Australian Foreign Minister Penny Wong told the Guardian newspaper that the Chinese criticism was “not grounded in fact.”
For its part, China has engaged in an expansion of its nuclear weapons arsenal in recent years, according to independent experts and the Pentagon’s assessments, while Washington and other governments have accused it of failing to take action to prevent its ally, North Korea, from building up its own nuclear weapons stockpile.
Chinese state media have dismissed reports about its investments in nuclear weapons as propaganda by the United States, and the U.S. nuclear arsenal remains far larger than China’s stockpile.
The U.S. and its allies believe they had to forge the defense pact to counter China’s growing military power and what they see as its aggressive behavior in the region.
White House national security adviser Jake Sullivan told reporters on Air Force One on Monday that the deal was part of Washington’s efforts “to help ensure peace and stability” in the Indo-Pacific. He emphasized that the deal, which has been in the works for almost 18 months, should not come as a surprise to Beijing.
British Prime Minister Rishi Sunak said in an interview with NBC News Sunday that China represents “a systemic challenge for the world order.”
But while the submarine deal comes at a time of heightened tensions, it also landed at a time of heightened fears around nuclear security.
Russia has stoked tensions in recent months, with President Vladimir Putin's decision to leave the New START bilateral treaty with the U.S., coming after repeated threats that he could consider using nukes as a last resort amid battlefield setbacks in Ukraine.
Kremlin spokesman Dmitry Peskov was cautious when asked about the AUKUS deal in his daily call with foreign journalists Tuesday. "A lot of questions arise related to the problem of nonproliferation, and, of course, special transparency is needed here and it is necessary to answer those questions that arise," he said.
The pact also comes less than a week after it emerged that Iran has begun enriching uranium close to weapons-grade levels, according to a report released by the U.N. nuclear watchdog, sending Tehran closer to becoming a nuclear power.
The AUKUS deal was first signed in 2021, a move that infuriated France, which as a result lost out on a $40 billion agreement signed in 2016 to supply submarines to Australia.
Experts and campaigners for nuclear disarmament have expressed concerns about the deal since it was first announced.
“The big proliferation risk is precedent,” said James Acton, co-director of the nuclear policy program at the Carnegie Endowment for International Peace. “I’m not worried Australia will develop nukes. I worry that other states with more nefarious goals would face minimal pushback for withdrawing nuclear material from IAEA safeguards, as Australia will do,” he said in a series of tweets Monday.
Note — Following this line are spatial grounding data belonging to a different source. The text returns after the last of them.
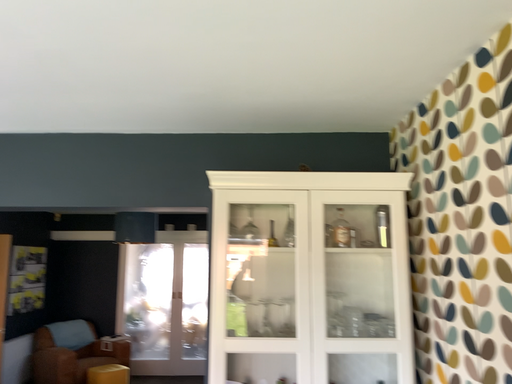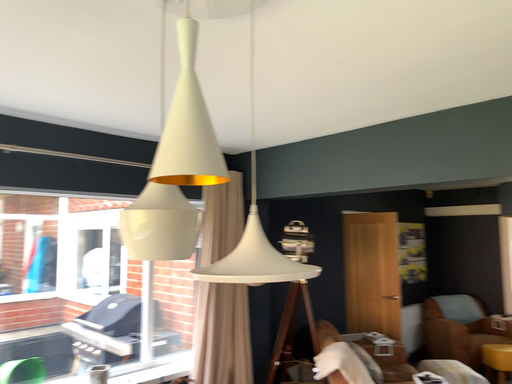 Question: How did the camera likely rotate when shooting the video?

Choices:
 (A) rotated upward
 (B) rotated downward

Answer: (B) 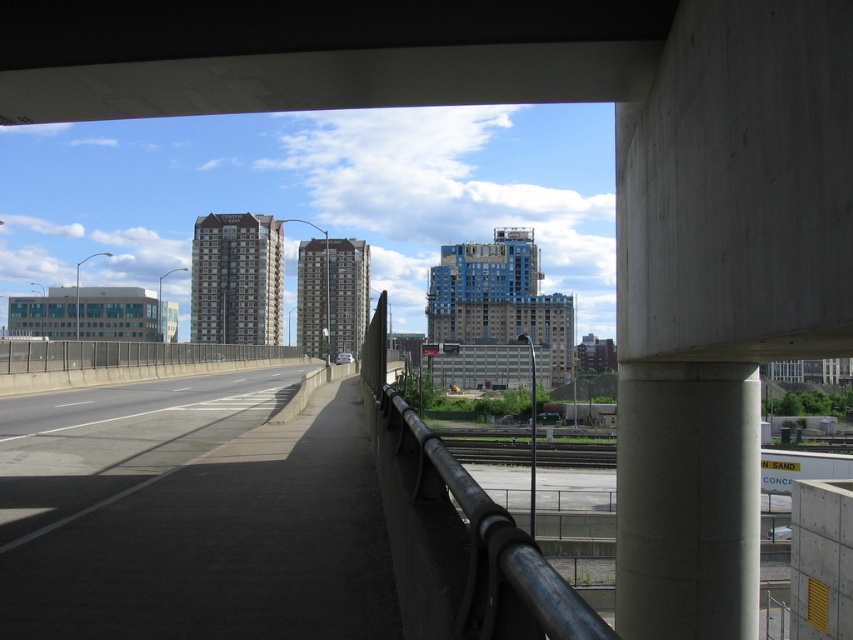 Is concrete at upper center above black metal/rail at center?

Yes, concrete at upper center is above black metal/rail at center.

Between point (113, 29) and point (448, 500), which one is positioned in front?

Point (448, 500) is more forward.

Measure the distance between concrete at upper center and camera.

A distance of 8.43 meters exists between concrete at upper center and camera.

Locate an element on the screen. The height and width of the screenshot is (640, 853). concrete at upper center is located at coordinates (317, 54).

In the scene shown: Is black asphalt highway at lower left thinner than gray concrete pillar at center-right?

No, black asphalt highway at lower left is not thinner than gray concrete pillar at center-right.

Between black asphalt highway at lower left and gray concrete pillar at center-right, which one appears on the right side from the viewer's perspective?

Positioned to the right is gray concrete pillar at center-right.

This screenshot has height=640, width=853. Find the location of `black asphalt highway at lower left`. black asphalt highway at lower left is located at coordinates (190, 513).

Is gray concrete pillar at center-right to the left of black metal/rail at center from the viewer's perspective?

Incorrect, gray concrete pillar at center-right is not on the left side of black metal/rail at center.

Is gray concrete pillar at center-right bigger than black metal/rail at center?

Actually, gray concrete pillar at center-right might be smaller than black metal/rail at center.

The image size is (853, 640). I want to click on gray concrete pillar at center-right, so click(x=688, y=500). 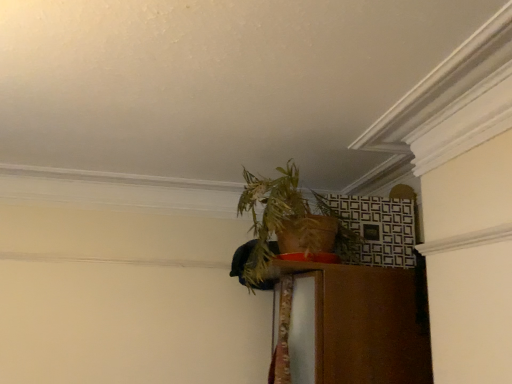 Question: Should I look upward or downward to see green leafy plant at upper center?

Choices:
 (A) up
 (B) down

Answer: (B) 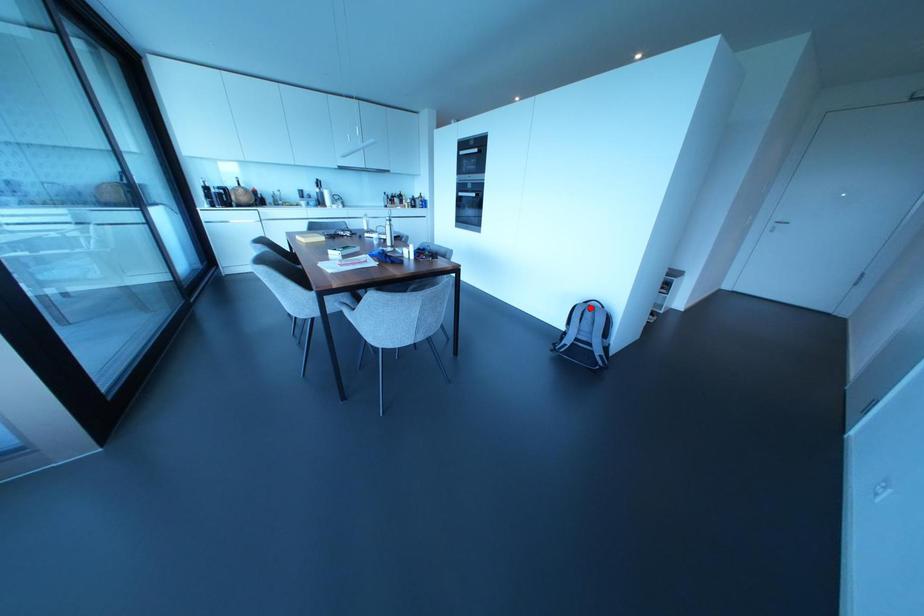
"The AUKUS partners have tried hard to mitigate the technical and proliferation risks and, to some extent, they have succeeded. Nonetheless, the plan seems significantly more risky to me than the French-Australian alternative," he added.
But Sidharth Kaushal, a research fellow at the Royal United Services Institute, a think tank in London, said the exemption for naval nuclear reactors has always been there and pointed out that India leased Soviet nuclear-powered submarines before it got nuclear weapons.
"That said, China has claimed that the transfer of the highly-enriched uranium itself represents a breach of the spirit of the NPT," Kaushal said. "The delivery of the fuel in sealed reactors and the absence of an Australian fuel cycle could potentially alleviate some of these concerns."